- Opening Delimiter -

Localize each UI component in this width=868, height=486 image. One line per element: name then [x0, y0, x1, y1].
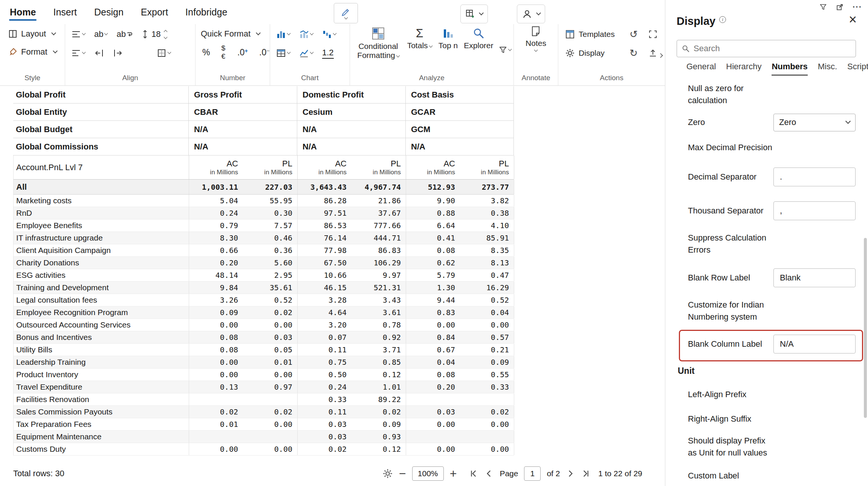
table-cell[interactable]: 0.47 — [460, 269, 514, 281]
table-view-button[interactable] — [276, 48, 290, 58]
table-cell[interactable]: 106.29 — [351, 257, 406, 269]
table-row[interactable]: Bonus and Incentives0.080.030.070.920.84… — [14, 331, 514, 344]
table-cell[interactable]: 3.28 — [297, 294, 351, 306]
table-row[interactable]: Leadership Training0.000.010.750.850.040… — [14, 356, 514, 369]
table-cell[interactable]: 0.02 — [351, 406, 406, 418]
column-header-cell[interactable]: PLin Millions — [351, 155, 406, 179]
table-cell[interactable]: 46.15 — [297, 282, 351, 294]
zoom-level[interactable]: 100% — [412, 466, 444, 481]
notes-button[interactable]: Notes — [526, 25, 546, 74]
row-label-cell[interactable]: Client Aquisition Campaign — [14, 244, 189, 256]
waterfall-chart-button[interactable] — [322, 29, 336, 39]
table-cell[interactable]: 0.03 — [406, 406, 460, 418]
percent-format-button[interactable]: % — [202, 47, 210, 58]
redo-icon[interactable]: ↻ — [630, 48, 646, 58]
table-cell[interactable]: 0.79 — [189, 219, 243, 232]
filter-button[interactable] — [499, 46, 511, 54]
settings-gear-icon[interactable] — [382, 468, 393, 479]
row-label-cell[interactable]: RnD — [14, 207, 189, 219]
table-cell[interactable]: 0.50 — [297, 369, 351, 381]
meta-value-cell[interactable]: Domestic Profit — [297, 86, 405, 103]
table-cell[interactable]: 4,967.74 — [351, 180, 406, 194]
zoom-out-button[interactable]: − — [399, 468, 406, 480]
row-label-cell[interactable]: Bonus and Incentives — [14, 331, 189, 343]
row-label-cell[interactable]: Utility Bills — [14, 344, 189, 356]
table-cell[interactable]: 5.60 — [243, 257, 297, 269]
text-case-button[interactable]: ab — [94, 29, 107, 39]
meta-value-cell[interactable]: Gross Profit — [188, 86, 297, 103]
table-cell[interactable]: 5.79 — [406, 269, 460, 281]
table-cell[interactable]: 16.29 — [460, 282, 514, 294]
table-cell[interactable]: 512.93 — [406, 180, 460, 194]
table-cell[interactable]: 0.08 — [406, 369, 460, 381]
wrap-text-button[interactable]: ab — [116, 29, 132, 39]
row-label-cell[interactable]: Sales Commission Payouts — [14, 406, 189, 418]
table-cell[interactable]: 10.66 — [297, 269, 351, 281]
decrease-indent-icon[interactable] — [94, 48, 104, 58]
row-label-cell[interactable]: Charity Donations — [14, 257, 189, 269]
top-n-button[interactable]: Top n — [436, 26, 460, 74]
table-cell[interactable]: 0.12 — [351, 369, 406, 381]
table-cell[interactable]: 4.10 — [460, 219, 514, 232]
table-row[interactable]: Employee Benefits0.797.5786.53777.666.64… — [14, 219, 514, 232]
table-cell[interactable]: 0.84 — [406, 331, 460, 343]
table-cell[interactable]: 0.09 — [460, 356, 514, 368]
borders-button[interactable] — [157, 48, 171, 58]
table-cell[interactable]: 0.02 — [243, 406, 297, 418]
table-cell[interactable]: 0.08 — [189, 344, 243, 356]
table-cell[interactable]: 0.33 — [460, 381, 514, 393]
table-row[interactable]: Customs Duty0.000.000.020.120.000.00 — [14, 443, 514, 456]
table-cell[interactable]: 777.66 — [351, 219, 406, 232]
table-cell[interactable]: 0.00 — [243, 418, 297, 430]
table-row[interactable]: Outsourced Accounting Services0.000.003.… — [14, 319, 514, 331]
table-cell[interactable]: 35.61 — [243, 282, 297, 294]
ribbon-tab-infobridge[interactable]: Infobridge — [185, 6, 228, 18]
meta-value-cell[interactable]: GCM — [405, 121, 514, 138]
row-label-cell[interactable]: Travel Expenditure — [14, 381, 189, 393]
table-cell[interactable]: 8.13 — [460, 257, 514, 269]
meta-value-cell[interactable]: N/A — [188, 138, 297, 155]
row-dimension-header[interactable]: Account.PnL Lvl 7 — [14, 155, 189, 179]
table-cell[interactable]: 0.66 — [189, 244, 243, 256]
explorer-button[interactable]: Explorer — [464, 26, 494, 74]
table-cell[interactable]: 0.00 — [189, 319, 243, 331]
table-cell[interactable] — [460, 393, 514, 405]
table-cell[interactable]: 5.04 — [189, 195, 243, 207]
table-cell[interactable]: 0.97 — [243, 381, 297, 393]
table-row[interactable]: Equipment Maintenance0.030.93 — [14, 431, 514, 443]
table-cell[interactable]: 86.83 — [351, 244, 406, 256]
panel-tab-hierarchy[interactable]: Hierarchy — [726, 62, 761, 76]
table-cell[interactable]: 0.75 — [297, 356, 351, 368]
row-label-cell[interactable]: Marketing costs — [14, 195, 189, 207]
table-cell[interactable]: 86.28 — [297, 195, 351, 207]
ribbon-tab-export[interactable]: Export — [140, 6, 169, 18]
table-cell[interactable]: 0.00 — [406, 418, 460, 430]
row-label-cell[interactable]: Equipment Maintenance — [14, 431, 189, 443]
meta-value-cell[interactable]: Cost Basis — [405, 86, 514, 103]
table-cell[interactable]: 0.09 — [189, 306, 243, 318]
row-label-cell[interactable]: Facilities Renovation — [14, 393, 189, 405]
table-cell[interactable]: 0.41 — [406, 232, 460, 244]
table-cell[interactable]: 0.00 — [460, 418, 514, 430]
table-cell[interactable]: 0.85 — [351, 356, 406, 368]
table-cell[interactable]: 0.00 — [460, 443, 514, 455]
table-cell[interactable]: 0.01 — [243, 356, 297, 368]
table-cell[interactable]: 0.24 — [189, 207, 243, 219]
table-cell[interactable]: 0.38 — [460, 207, 514, 219]
more-options-icon[interactable]: ··· — [853, 2, 862, 12]
conditional-formatting-button[interactable]: Conditional Formatting — [354, 26, 403, 74]
table-cell[interactable] — [189, 393, 243, 405]
line-chart-button[interactable] — [299, 48, 313, 58]
column-header-cell[interactable]: ACin Millions — [297, 155, 351, 179]
table-cell[interactable]: 1,003.11 — [189, 180, 243, 194]
row-label-cell[interactable]: ESG activities — [14, 269, 189, 281]
panel-tab-general[interactable]: General — [686, 62, 716, 76]
table-cell[interactable]: 0.03 — [243, 331, 297, 343]
format-button[interactable]: Format — [0, 43, 65, 61]
undo-icon[interactable]: ↺ — [630, 29, 646, 39]
row-label-cell[interactable]: Employee Recognition Program — [14, 306, 189, 318]
table-cell[interactable]: 273.77 — [460, 180, 514, 194]
table-cell[interactable]: 0.02 — [243, 306, 297, 318]
table-cell[interactable]: 0.36 — [243, 244, 297, 256]
edit-mode-split-button[interactable] — [334, 3, 358, 23]
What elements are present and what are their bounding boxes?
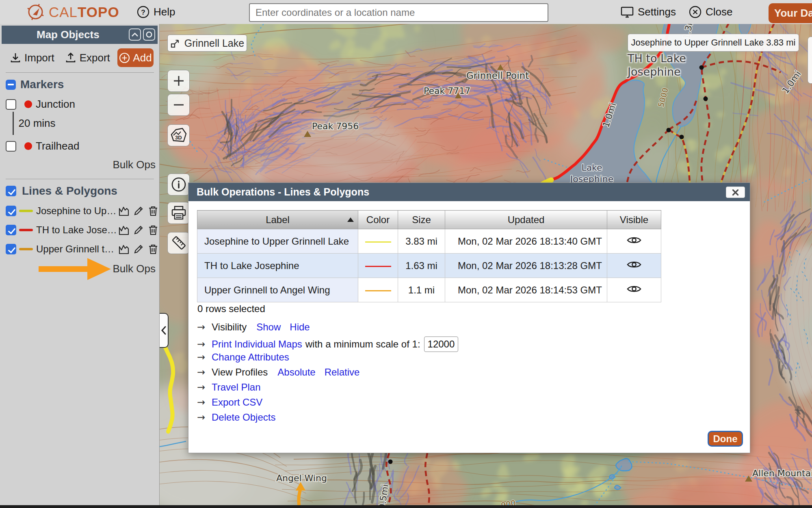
visibility-eye-icon[interactable] (627, 284, 641, 294)
help-button[interactable]: ? Help (137, 0, 175, 24)
column-header-size[interactable]: Size (398, 211, 445, 229)
export-button[interactable]: Export (65, 52, 110, 64)
done-button[interactable]: Done (708, 431, 743, 447)
cell-visible[interactable] (607, 254, 661, 278)
panel-circle-button[interactable] (143, 28, 155, 41)
timing-label: 20 mins (19, 117, 56, 130)
cell-visible[interactable] (607, 278, 661, 302)
change-attributes-link[interactable]: Change Attributes (212, 352, 289, 363)
delete-objects-link[interactable]: Delete Objects (212, 412, 275, 423)
line-label: Josephine to Up… (36, 205, 117, 217)
line-checkbox[interactable] (6, 225, 16, 235)
marker-row-trailhead[interactable]: Trailhead (6, 140, 79, 152)
edit-icon[interactable] (133, 205, 144, 216)
trailhead-checkbox[interactable] (6, 141, 16, 152)
cell-updated: Mon, 02 Mar 2026 18:13:28 GMT (445, 254, 607, 278)
markers-section-header[interactable]: Markers (6, 78, 64, 91)
settings-button[interactable]: Settings (621, 0, 676, 24)
line-color-swatch (19, 229, 33, 232)
delete-icon[interactable] (148, 224, 158, 236)
cell-size: 3.83 mi (398, 229, 445, 254)
profile-icon[interactable] (118, 243, 130, 255)
cell-label: Upper Grinnell to Angel Wing (197, 278, 358, 302)
visibility-eye-icon[interactable] (627, 235, 641, 245)
print-button[interactable] (167, 202, 190, 224)
cell-visible[interactable] (607, 229, 661, 254)
edit-icon[interactable] (133, 224, 144, 235)
route-tooltip-label: Josephine to Upper Grinnell Lake 3.83 mi (631, 37, 796, 48)
line-row-th-to-lake[interactable]: TH to Lake Jose… (6, 224, 158, 236)
map-label-peak-7717: Peak 7717 (424, 86, 470, 96)
column-header-label[interactable]: Label (197, 211, 358, 229)
edit-icon[interactable] (133, 243, 144, 254)
help-label: Help (154, 6, 175, 18)
divider (6, 179, 154, 179)
panel-collapse-button[interactable] (129, 28, 141, 41)
search-input[interactable] (249, 3, 548, 22)
lines-section-header[interactable]: Lines & Polygons (6, 185, 117, 198)
3d-terrain-icon: 3D (170, 127, 187, 143)
table-header-row: Label Color Size Updated Visible (197, 211, 661, 229)
settings-label: Settings (638, 6, 676, 18)
close-button[interactable]: Close (689, 0, 732, 24)
map-label-allen-mountain: Allen Mountain (752, 468, 812, 478)
delete-icon[interactable] (148, 243, 158, 255)
print-individual-maps-link[interactable]: Print Individual Maps (212, 339, 302, 350)
profile-icon[interactable] (118, 224, 130, 236)
print-scale-text: with a minimum scale of 1: (305, 339, 420, 350)
dialog-header[interactable]: Bulk Operations - Lines & Polygons (188, 183, 750, 201)
export-csv-link[interactable]: Export CSV (212, 397, 262, 408)
add-label: Add (133, 52, 152, 64)
minus-icon (172, 98, 186, 112)
table-row[interactable]: Josephine to Upper Grinnell Lake 3.83 mi… (197, 229, 661, 254)
collapse-markers-icon[interactable] (6, 80, 16, 90)
line-checkbox[interactable] (6, 244, 16, 254)
layers-panel-sliver[interactable] (808, 37, 812, 84)
3d-view-button[interactable]: 3D (167, 124, 190, 146)
ruler-button[interactable] (167, 232, 190, 254)
arrow-icon: → (197, 339, 212, 350)
import-button[interactable]: Import (10, 52, 54, 64)
junction-checkbox[interactable] (6, 99, 16, 110)
circle-o-icon (145, 31, 153, 38)
visibility-eye-icon[interactable] (627, 260, 641, 269)
marker-row-junction[interactable]: Junction (6, 98, 75, 111)
line-row-josephine-to-upper[interactable]: Josephine to Up… (6, 205, 158, 217)
your-data-button[interactable]: Your Data (769, 3, 812, 23)
line-checkbox[interactable] (6, 206, 16, 216)
profile-icon[interactable] (118, 205, 130, 217)
show-link[interactable]: Show (256, 321, 281, 333)
column-header-visible[interactable]: Visible (607, 211, 661, 229)
hide-link[interactable]: Hide (290, 321, 310, 333)
action-change-attributes: → Change Attributes (197, 352, 289, 363)
export-label: Export (80, 52, 110, 64)
delete-icon[interactable] (148, 205, 158, 217)
caltopo-logo[interactable]: CALTOPO (26, 2, 119, 22)
table-row[interactable]: TH to Lake Josephine 1.63 mi Mon, 02 Mar… (197, 254, 661, 278)
info-button[interactable] (167, 174, 190, 195)
help-icon: ? (137, 6, 149, 18)
markers-bulk-ops-link[interactable]: Bulk Ops (113, 158, 156, 171)
line-row-upper-grinnell[interactable]: Upper Grinnell t… (6, 243, 158, 255)
ruler-icon (171, 235, 187, 251)
dialog-close-button[interactable] (726, 187, 745, 198)
lines-polygons-checkbox[interactable] (6, 186, 16, 196)
zoom-out-button[interactable] (167, 94, 190, 116)
table-row[interactable]: Upper Grinnell to Angel Wing 1.1 mi Mon,… (197, 278, 661, 302)
cell-updated: Mon, 02 Mar 2026 18:14:53 GMT (445, 278, 607, 302)
map-objects-sidebar: Map Objects Import Export (0, 24, 160, 508)
sidebar-collapse-tab[interactable] (160, 313, 169, 348)
travel-plan-link[interactable]: Travel Plan (212, 382, 261, 393)
brand-cal: CAL (49, 4, 78, 20)
zoom-in-button[interactable] (167, 70, 190, 92)
absolute-link[interactable]: Absolute (277, 367, 315, 378)
relative-link[interactable]: Relative (325, 367, 360, 378)
column-header-updated[interactable]: Updated (445, 211, 607, 229)
close-x-icon (732, 189, 739, 196)
chevron-left-icon (161, 326, 167, 335)
add-object-button[interactable]: Add (117, 48, 154, 67)
column-header-color[interactable]: Color (358, 211, 398, 229)
back-to-grinnell-lake-button[interactable]: Grinnell Lake (167, 35, 247, 52)
lines-bulk-ops-link[interactable]: Bulk Ops (113, 263, 156, 275)
minimum-scale-input[interactable] (424, 336, 458, 352)
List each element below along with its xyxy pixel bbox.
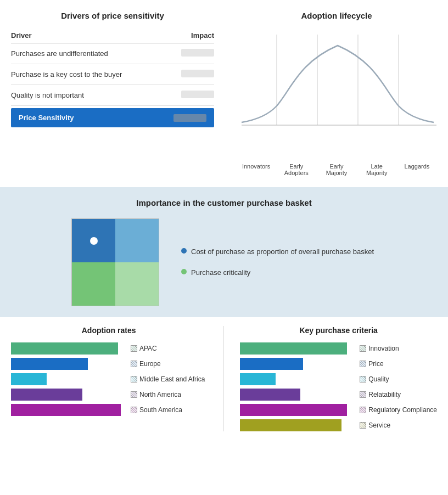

- Closing Delimiter -

> [WORK TO COMPLETE]
Out of the data above, return each line where the word "ruler" can be found.

> [ANSWER TO THIS TASK]
ruler-button[interactable] (167, 232, 190, 254)
ruler-icon (171, 235, 187, 251)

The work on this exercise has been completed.